Learning Outcomes
- Understand the purpose of a repository
- Learn what Fedora can do for you
- Understand the key capabilities of the software
Course Outline
Introduction to Fedora 4
What is a Repository?
- Secure software that stores, preserves, and provides access to digital materials
- Supports complex semantic relationships between objects both within and outside the repository
- Supports millions of objects, both large and small
- Capable of interoperating with other applications and services
Fedora 4 Guiding Principles
- Improved performance, enhanced vertical and horizontal scalability
- More flexible storage options
- Features to accommodate research data management
- Better capabilities for participating in the world of linked open data
- An improved platform for developers—one that is easier to work with and which will attract a larger core of developers.
Exposing and Connecting Content with Fedora 4
- Flexible, extensible object modelling
- Atomic objects with semantic connections using standard ontologies
- RDF-based metadata using Linked Data
- RESTful API with native RDF response format
Core Components
Durable Storage
One of the core components of Fedora 4 is its long-term storage and preservation capability.

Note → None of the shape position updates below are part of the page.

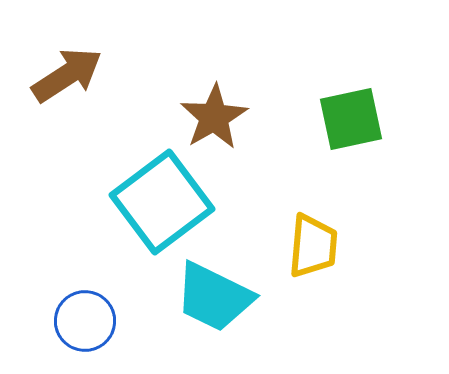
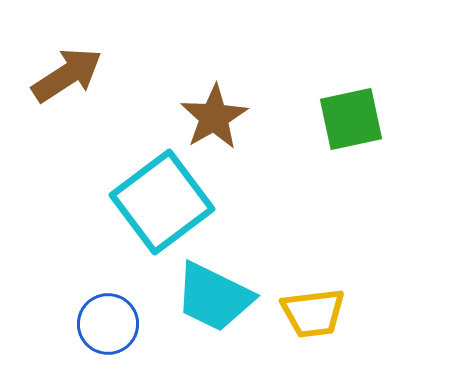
yellow trapezoid: moved 67 px down; rotated 78 degrees clockwise
blue circle: moved 23 px right, 3 px down
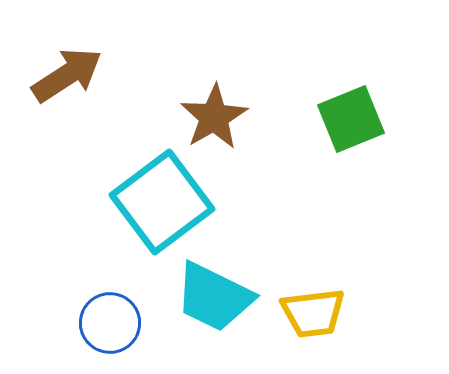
green square: rotated 10 degrees counterclockwise
blue circle: moved 2 px right, 1 px up
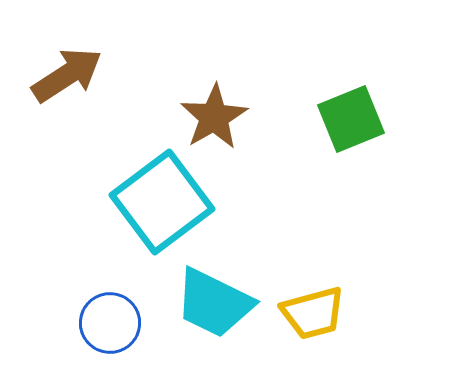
cyan trapezoid: moved 6 px down
yellow trapezoid: rotated 8 degrees counterclockwise
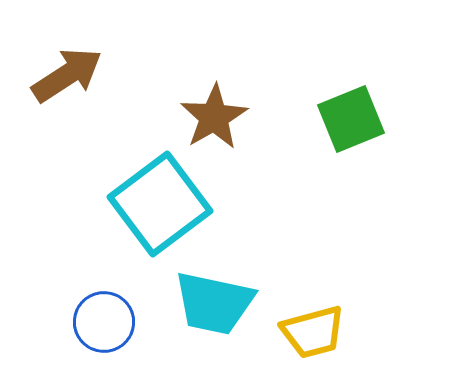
cyan square: moved 2 px left, 2 px down
cyan trapezoid: rotated 14 degrees counterclockwise
yellow trapezoid: moved 19 px down
blue circle: moved 6 px left, 1 px up
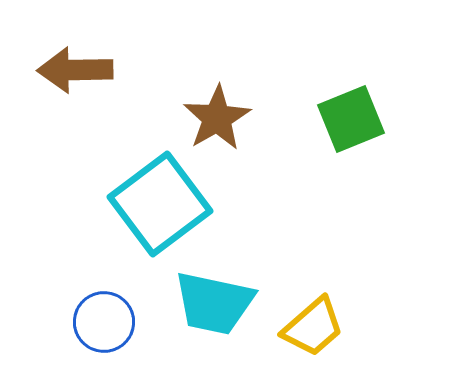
brown arrow: moved 8 px right, 5 px up; rotated 148 degrees counterclockwise
brown star: moved 3 px right, 1 px down
yellow trapezoid: moved 5 px up; rotated 26 degrees counterclockwise
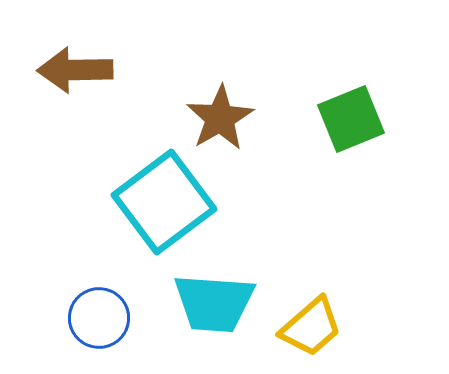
brown star: moved 3 px right
cyan square: moved 4 px right, 2 px up
cyan trapezoid: rotated 8 degrees counterclockwise
blue circle: moved 5 px left, 4 px up
yellow trapezoid: moved 2 px left
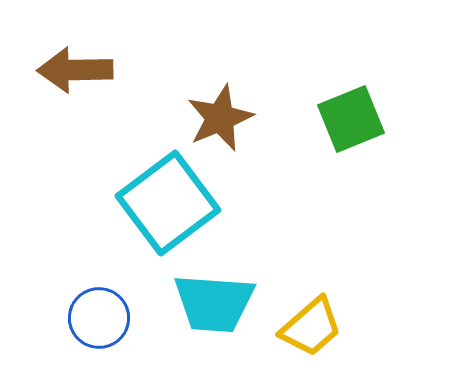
brown star: rotated 8 degrees clockwise
cyan square: moved 4 px right, 1 px down
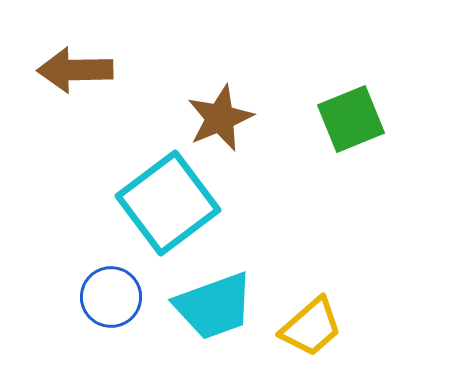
cyan trapezoid: moved 3 px down; rotated 24 degrees counterclockwise
blue circle: moved 12 px right, 21 px up
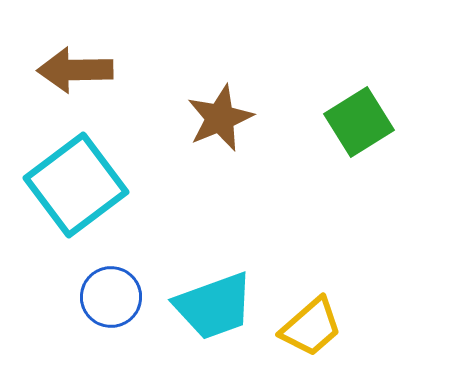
green square: moved 8 px right, 3 px down; rotated 10 degrees counterclockwise
cyan square: moved 92 px left, 18 px up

A number of features support this capability; they have been grouped here under the notion of Durable Storage.
Fixity
- Over time, digital objects can become corrupt and unusable by suffering from bit rot and other digital preservation dangers
- Fixity checks help preserve digital objects by verifying their integrity using techniques such as checksumming
- On content ingest, Fedora can verify a user-provided checksum against the calculated value
- A checksum can be recalculated and compared at any time via a REST-API request
Backup and Restore
- A full backup, including all binaries as well as a compact serialization of all containers, can be performed at any time
- A full restore from a repository backup can be performed at any time
Export and Import
- A specific Fedora resource, its children resources, and associated binaries can be exported
- The serialization of the Fedora resource is more portable than the compact form found in the backup/restore feature
- Exported resources are serialized in a standard JCR/XML format
- An exported resource or hierarchy of resources can be imported at any time
Versioning
- Versions can be created across the entire repository or on particular API calls.

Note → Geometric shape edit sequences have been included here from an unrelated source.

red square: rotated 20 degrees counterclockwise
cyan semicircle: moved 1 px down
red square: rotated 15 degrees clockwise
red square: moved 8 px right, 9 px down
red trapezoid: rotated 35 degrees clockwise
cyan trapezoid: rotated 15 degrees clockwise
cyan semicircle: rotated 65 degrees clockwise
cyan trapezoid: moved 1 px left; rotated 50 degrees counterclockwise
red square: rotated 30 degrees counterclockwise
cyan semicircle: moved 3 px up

- A previous version can be restored via the REST-API.
Data Modelling
Resources
- Both containers and binaries are represented as resources.

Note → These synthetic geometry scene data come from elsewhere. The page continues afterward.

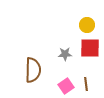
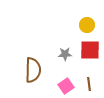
red square: moved 2 px down
brown line: moved 3 px right
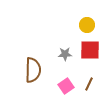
brown line: rotated 32 degrees clockwise
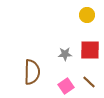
yellow circle: moved 10 px up
brown semicircle: moved 1 px left, 2 px down
brown line: moved 2 px up; rotated 72 degrees counterclockwise
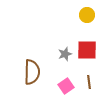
red square: moved 3 px left
gray star: rotated 16 degrees counterclockwise
brown line: rotated 40 degrees clockwise
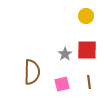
yellow circle: moved 1 px left, 1 px down
gray star: rotated 16 degrees counterclockwise
pink square: moved 4 px left, 2 px up; rotated 21 degrees clockwise
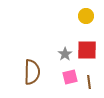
pink square: moved 8 px right, 7 px up
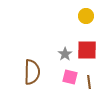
pink square: rotated 28 degrees clockwise
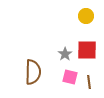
brown semicircle: moved 1 px right
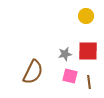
red square: moved 1 px right, 1 px down
gray star: rotated 24 degrees clockwise
brown semicircle: rotated 25 degrees clockwise
pink square: moved 1 px up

- Container nodes can have both containers and binaries as children.
- The tree structure allows for inheritance of things like security policies.
Properties
- Resources have a number of properties, which are expressed as RDF triples.
- The resource itself is the implicit subject of each triple.
- Properties can be RDF literals (e.g. dc:title) or they can express relationships both internal and external to the repository.
- Any number of RDF namespaces can be defined and used.
Content Models
- Content can be modelled using RDF properties
- Properties can have either literals or URIs as their objects
- Resources can have any number of properties using any number of namespaces
Linked Data
- Fedora 4 is compliant with the LDP 1.0 spec.
- Metadata can be represented as RDF triples that point to resources outside the repository.
- Many possibilities for exposing, importing, sharing resources with other web applications.
User Interface
Administrative Console
Tour of the HTML administrative interface.
External Components
Camel
Indexing
- Indexing repository content for external applications can be accomplished by using the Camel component.
- The Camel component receives JMS messages on repository updates and relays these messages to one or more external applications.
- Repository content can be optionally assigned the rdf:type property "Indexable" in order to be filtered from non-indexable content (any predicate will do)
Triplestore
- An external triplestore can be used to index the RDF triples of content managed by Fedora.
- Any triplestore that supports SPARQL-update can be used; Fuseki and Sesame have been tested.
External Search
- An external search application can be used to perform more complex search queries on repository content.
- Any search application that supports JSON-based updates can be used; Solr has been tested.
Authorization
- Authentication (not to be confused with authorization) is assumed to take place in a layer above the application.
- The authorization framework provides a plug-in point within the repository that calls out to an optional authorization enforcement module.
- Currently, two authorization implementations exist.
Role-based Authorization
- Basic authorization compares the user's role(s) with an Access Control List (ACL) defined on a Fedora resource.
- ACLs can be inherited; if a given resource does not have an associated ACL, Fedora will examine parent resources until it finds one.
XACML Authorization
- XACML policies can provide much more complex and granular authorization.
- A default policy must be defined for the repository, and each resource can override the default with another policy.
- A XACML policy referenced by a resource will also apply to all the resource's children, unless they define their own XACML policies that override the parent policy.
Performance
Transactions
- Multiple actions can be bundled together into a single repository event (transaction).
- Transactions offer performance benefits by cutting down on the number of times data is written to the repository filesystem (which tends to be the slowest action).
Clustering
- Two or more Fedora instances can be configured to work together in a cluster.
- Fedora 4 currently supports clustering for high-availability use cases.
- A load balancer can be setup in front of two or more Fedora instances to evenly distribute read requests across each instance.
- If one Fedora instance in the cluster goes down, read requests can be directed to the other instance.
- Ingests are replicated across all instances in the cluster.